Ajay Nanda (born 1967) is an Indian politician from Jammu and Kashmir. He was an MLA from Reasi Assembly constituency in Reasi district. He won the 2014 Jammu and Kashmir Legislative Assembly election representing the Bharatiya Janata Party.

Ajay Nanda has served as the Minister of State for Finance and Planning, Information Technology, Law, Justice and Parliamentary Affairs, Consumer Affairs and Public Distribution, Tribal Affairs, Relief & Rehabilitation, and Labour and Employment during the Mehbooba Mufti ministry.

He was dropped by the BJP for the 2024 Assembly election.
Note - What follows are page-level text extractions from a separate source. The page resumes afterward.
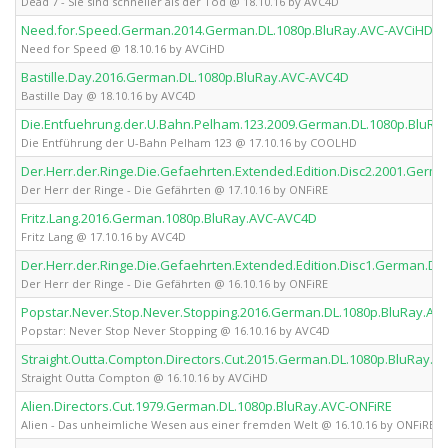
Dead 7 - Sie sind schneller als der Tod @ 18.10.16 by AVC4D
Need.for.Speed.German.2014.German.DL.1080p.BluRay.AVC-AVCiHD
Need for Speed @ 18.10.16 by AVCiHD
Bastille.Day.2016.German.DL.1080p.BluRay.AVC-AVC4D
Bastille Day @ 18.10.16 by AVC4D
Die.Entfuehrung.der.U.Bahn.Pelham.123.2009.German.DL.1080p.BluR
Die Entführung der U-Bahn Pelham 123 @ 17.10.16 by COOLHD
Der.Herr.der.Ringe.Die.Gefaehrten.Extended.Edition.Disc2.2001.Germ
Der Herr der Ringe - Die Gefährten @ 17.10.16 by ONFiRE
Fritz.Lang.2016.German.1080p.BluRay.AVC-AVC4D
Fritz Lang @ 17.10.16 by AVC4D
Der.Herr.der.Ringe.Die.Gefaehrten.Extended.Edition.Disc1.German.DL
Der Herr der Ringe - Die Gefährten @ 16.10.16 by ONFiRE
Popstar.Never.Stop.Never.Stopping.2016.German.DL.1080p.BluRay.AV
Popstar: Never Stop Never Stopping @ 16.10.16 by AVC4D
Straight.Outta.Compton.Directors.Cut.2015.German.DL.1080p.BluRay.A
Straight Outta Compton @ 16.10.16 by AVCiHD
Alien.Directors.Cut.1979.German.DL.1080p.BluRay.AVC-ONFiRE
Alien - Das unheimliche Wesen aus einer fremden Welt @ 16.10.16 by ONFiRE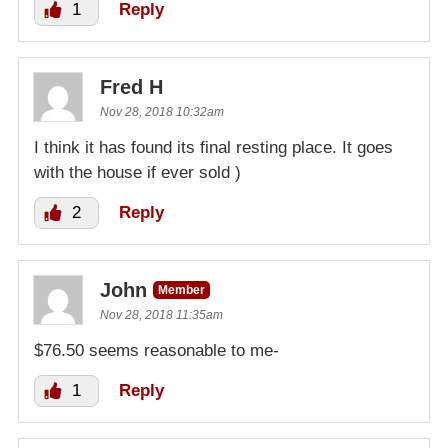
1
Reply
Fred H
Nov 28, 2018 10:32am
I think it has found its final resting place. It goes
with the house if ever sold )
2
Reply
John
Member
Nov 28, 2018 11:35am
$76.50 seems reasonable to me-
1
Reply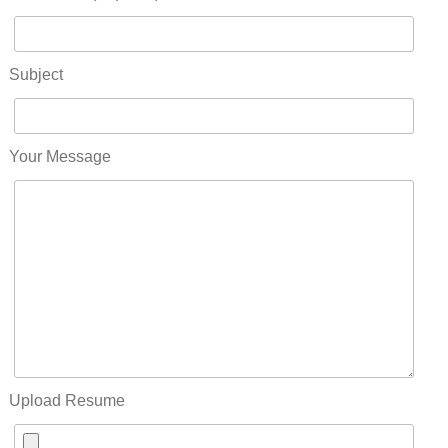
Subject
Your Message
Upload Resume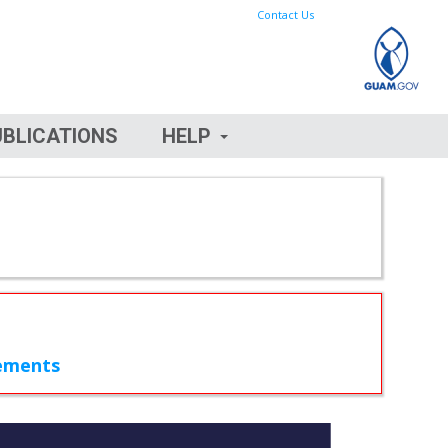
Contact Us
UBLICATIONS
HELP
rements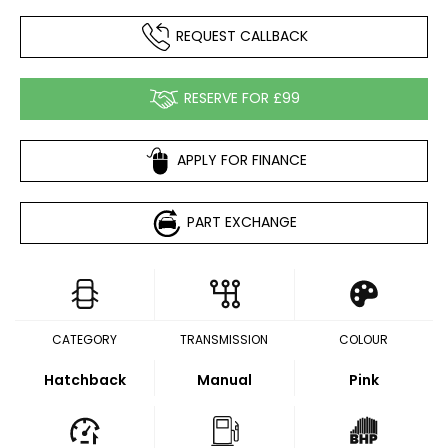
REQUEST CALLBACK
RESERVE FOR £99
APPLY FOR FINANCE
PART EXCHANGE
CATEGORY
TRANSMISSION
COLOUR
Hatchback
Manual
Pink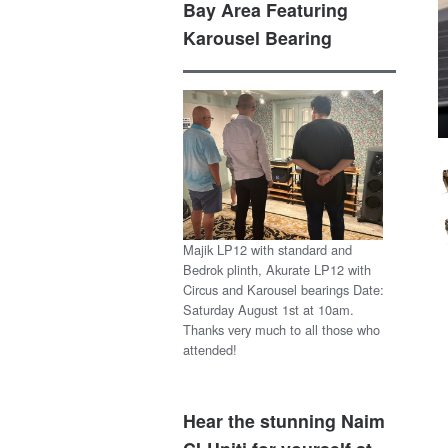
Bay Area Featuring
Karousel Bearing
Majik LP12 with standard and
Bedrok plinth, Akurate LP12 with
Circus and Karousel bearings Date:
Saturday August 1st at 10am.
Thanks very much to all those who
attended!
Hear the stunning Naim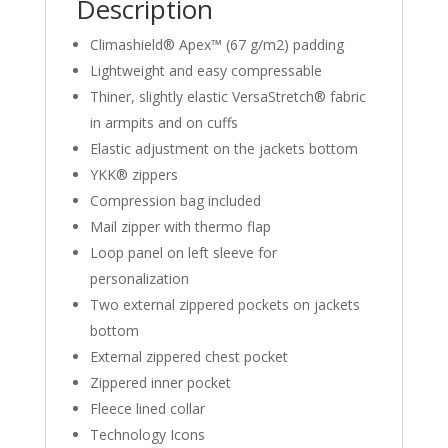
Description
Climashield® Apex™ (67 g/m2) padding
Lightweight and easy compressable
Thiner, slightly elastic VersaStretch® fabric
in armpits and on cuffs
Elastic adjustment on the jackets bottom
YKK® zippers
Compression bag included
Mail zipper with thermo flap
Loop panel on left sleeve for
personalization
Two external zippered pockets on jackets
bottom
External zippered chest pocket
Zippered inner pocket
Fleece lined collar
Technology Icons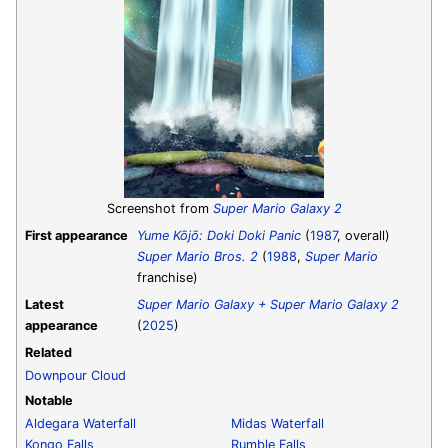
Screenshot from
Super Mario Galaxy 2
First appearance
Yume Kōjō: Doki Doki Panic
(
1987
, overall)
Super Mario Bros. 2
(
1988
,
Super Mario
franchise)
Latest
Super Mario Galaxy + Super Mario Galaxy 2
appearance
(
2025
)
Related
Downpour Cloud
Notable
Aldegara Waterfall
Midas Waterfall
Kongo Falls
Rumble Falls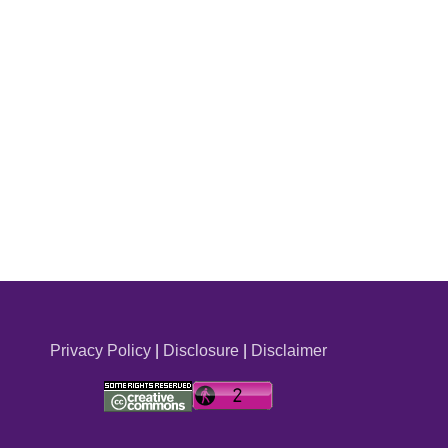
Privacy Policy
|
Disclosure
|
Disclaimer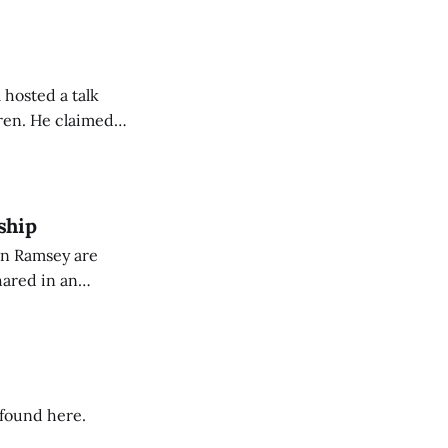
 hosted a talk
Oren. He claimed
eing used to
dience members.
ship
on Ramsey are
hared in an
nterested groups.
 found here.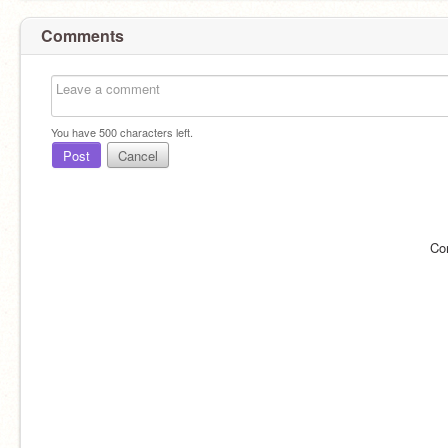
Comments
You have
500
characters left.
Post
Cancel
Co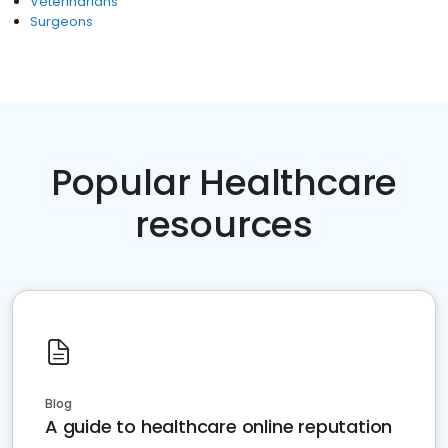
Veterinarians
Surgeons
Popular Healthcare
resources
Blog
A guide to healthcare online reputation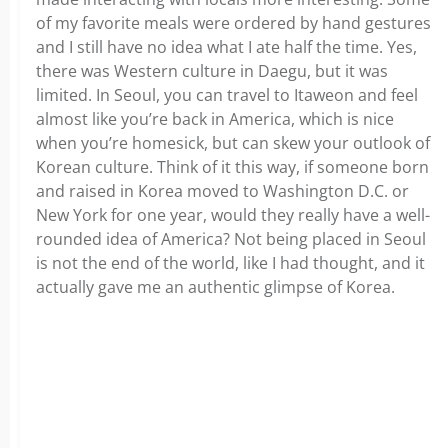
of my favorite meals were ordered by hand gestures
and I still have no idea what I ate half the time. Yes,
there was Western culture in Daegu, but it was
limited. In Seoul, you can travel to Itaweon and feel
almost like you’re back in America, which is nice
when you’re homesick, but can skew your outlook of
Korean culture. Think of it this way, if someone born
and raised in Korea moved to Washington D.C. or
New York for one year, would they really have a well-
rounded idea of America? Not being placed in Seoul
is not the end of the world, like I had thought, and it
actually gave me an authentic glimpse of Korea.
== Early life and education ==
Nanda is from Reasi, Reasi district, Jammu and Kashmir. He completed his BSc and later did LLB in 1994 at Chaudhary Charan Singh University, Meerut.

== Family background ==
Nanda is the son of Madhav Lal Nanda (1928–1999), an advocate and the elder son of Roop Chand Nanda, a Reasi lawyer who led the Jammu Praja Parishad in 1949 during the agitation for the release of its detained leader Prem Nath Dogra; during that agitation Madhav Lal Nanda courted arrest by leading a procession in defiance of prohibitory orders and remained imprisoned until Dogra and other leaders were released. Roop Chand Nanda had also been associated with the Hindu Mahasabha. Madhav Lal Nanda served as president of the Hindu Dharam Sabha and Sanatan Dharam Sabha, and in 1987 he contested the Jammu and Kashmir Legislative Assembly election as a Bharatiya Janata Party candidate.

== Career ==
Nanda won from Reasi Assembly constituency representing Bharatiya Janata Party in the 2014 Jammu and Kashmir Legislative Assembly election. He polled 22,017 votes and defeated his nearest rival, Saraf Singh, an independent candidate, by a margin of 1,887 votes.
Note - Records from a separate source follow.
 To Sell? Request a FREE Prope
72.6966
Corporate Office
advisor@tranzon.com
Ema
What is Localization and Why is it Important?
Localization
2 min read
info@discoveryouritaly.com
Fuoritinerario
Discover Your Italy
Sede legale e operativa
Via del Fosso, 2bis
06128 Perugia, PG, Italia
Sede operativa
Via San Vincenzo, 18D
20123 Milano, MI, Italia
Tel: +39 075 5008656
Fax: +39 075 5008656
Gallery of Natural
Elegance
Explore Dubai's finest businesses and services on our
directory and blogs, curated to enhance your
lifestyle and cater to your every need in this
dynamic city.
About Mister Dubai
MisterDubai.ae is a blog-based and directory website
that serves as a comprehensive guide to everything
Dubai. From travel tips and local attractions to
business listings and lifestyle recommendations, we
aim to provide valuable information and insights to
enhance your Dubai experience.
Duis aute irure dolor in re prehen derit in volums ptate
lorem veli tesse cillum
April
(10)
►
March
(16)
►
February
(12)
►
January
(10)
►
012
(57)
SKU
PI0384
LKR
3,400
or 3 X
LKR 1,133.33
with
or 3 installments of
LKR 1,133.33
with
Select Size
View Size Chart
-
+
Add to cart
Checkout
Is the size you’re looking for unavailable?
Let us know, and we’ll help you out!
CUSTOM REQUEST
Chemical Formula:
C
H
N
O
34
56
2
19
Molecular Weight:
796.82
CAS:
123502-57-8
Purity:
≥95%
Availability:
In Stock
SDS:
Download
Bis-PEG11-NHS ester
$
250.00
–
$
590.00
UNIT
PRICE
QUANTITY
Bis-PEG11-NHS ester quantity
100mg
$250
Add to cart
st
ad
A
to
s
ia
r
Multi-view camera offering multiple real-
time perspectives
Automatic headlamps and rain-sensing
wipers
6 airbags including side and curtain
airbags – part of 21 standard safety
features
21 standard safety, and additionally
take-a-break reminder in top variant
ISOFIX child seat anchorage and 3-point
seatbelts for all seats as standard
Following the formation of the PDP–BJP coalition government under Mehbooba Mufti in April 2016, Nanda was appointed a Minister of State. As Minister of State for Finance, he presented the state's 2017–18 Annual Financial Statement (budget) and delivered the budget speech in the Jammu and Kashmir Legislative Council, the upper house, on 11 January 2017.
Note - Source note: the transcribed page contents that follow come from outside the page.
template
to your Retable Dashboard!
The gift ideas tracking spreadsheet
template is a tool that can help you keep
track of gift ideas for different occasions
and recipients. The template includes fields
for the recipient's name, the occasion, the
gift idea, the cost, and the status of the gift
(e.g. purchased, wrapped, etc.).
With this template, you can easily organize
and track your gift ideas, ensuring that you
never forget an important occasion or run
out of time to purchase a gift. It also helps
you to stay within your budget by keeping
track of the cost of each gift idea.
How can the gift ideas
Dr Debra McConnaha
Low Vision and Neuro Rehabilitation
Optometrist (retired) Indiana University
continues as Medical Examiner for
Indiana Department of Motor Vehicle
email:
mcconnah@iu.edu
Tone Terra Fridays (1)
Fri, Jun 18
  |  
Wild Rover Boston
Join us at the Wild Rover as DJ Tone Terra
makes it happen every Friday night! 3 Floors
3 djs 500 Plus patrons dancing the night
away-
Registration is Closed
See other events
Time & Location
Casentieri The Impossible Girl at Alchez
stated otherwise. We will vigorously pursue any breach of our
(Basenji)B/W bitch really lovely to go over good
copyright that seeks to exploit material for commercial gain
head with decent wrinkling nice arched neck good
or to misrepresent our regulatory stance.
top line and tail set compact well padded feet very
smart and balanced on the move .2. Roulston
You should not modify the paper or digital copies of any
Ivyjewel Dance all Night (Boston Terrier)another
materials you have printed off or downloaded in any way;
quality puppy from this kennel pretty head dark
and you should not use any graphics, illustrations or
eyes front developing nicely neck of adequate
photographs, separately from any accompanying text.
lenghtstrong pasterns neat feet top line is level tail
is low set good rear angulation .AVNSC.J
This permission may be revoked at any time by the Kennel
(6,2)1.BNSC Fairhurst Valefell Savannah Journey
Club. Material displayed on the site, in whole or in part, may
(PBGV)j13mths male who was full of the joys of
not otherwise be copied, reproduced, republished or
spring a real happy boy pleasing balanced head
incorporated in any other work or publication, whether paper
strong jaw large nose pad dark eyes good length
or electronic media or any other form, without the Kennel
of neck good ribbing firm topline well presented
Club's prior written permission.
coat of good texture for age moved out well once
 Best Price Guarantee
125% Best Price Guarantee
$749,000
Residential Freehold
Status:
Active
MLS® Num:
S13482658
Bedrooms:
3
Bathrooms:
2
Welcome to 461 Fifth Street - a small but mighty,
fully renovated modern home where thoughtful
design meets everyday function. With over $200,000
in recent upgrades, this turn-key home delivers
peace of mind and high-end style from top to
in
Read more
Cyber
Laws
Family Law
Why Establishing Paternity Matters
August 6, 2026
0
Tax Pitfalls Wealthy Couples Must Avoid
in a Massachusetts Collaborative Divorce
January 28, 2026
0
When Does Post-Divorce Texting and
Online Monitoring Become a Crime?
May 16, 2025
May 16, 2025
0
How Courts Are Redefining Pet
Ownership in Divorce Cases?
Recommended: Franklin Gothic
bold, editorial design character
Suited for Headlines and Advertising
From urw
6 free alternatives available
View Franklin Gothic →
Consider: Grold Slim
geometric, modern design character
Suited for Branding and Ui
In February 2018 he informed the legislature that the government had notified a policy (SRO 520 of 21 December 2017) for the regularisation of daily-rated workers and casual labourers, under which about 100,501 workers had registered, and he tabled the state's Finance Accounts and Appropriation Accounts for 2016–17 in the Council. His term as minister ended in June 2018, when the BJP withdrew support from the coalition and the government fell, leading to Governor's rule.

== Social work ==
The Madhav Lal Nanda (MLN) Memorial Trust in Reasi, founded in 2003, holds an annual function honouring the district's academic toppers with cash prizes, run under Nanda's management; its 22nd annual function was held in December 2024.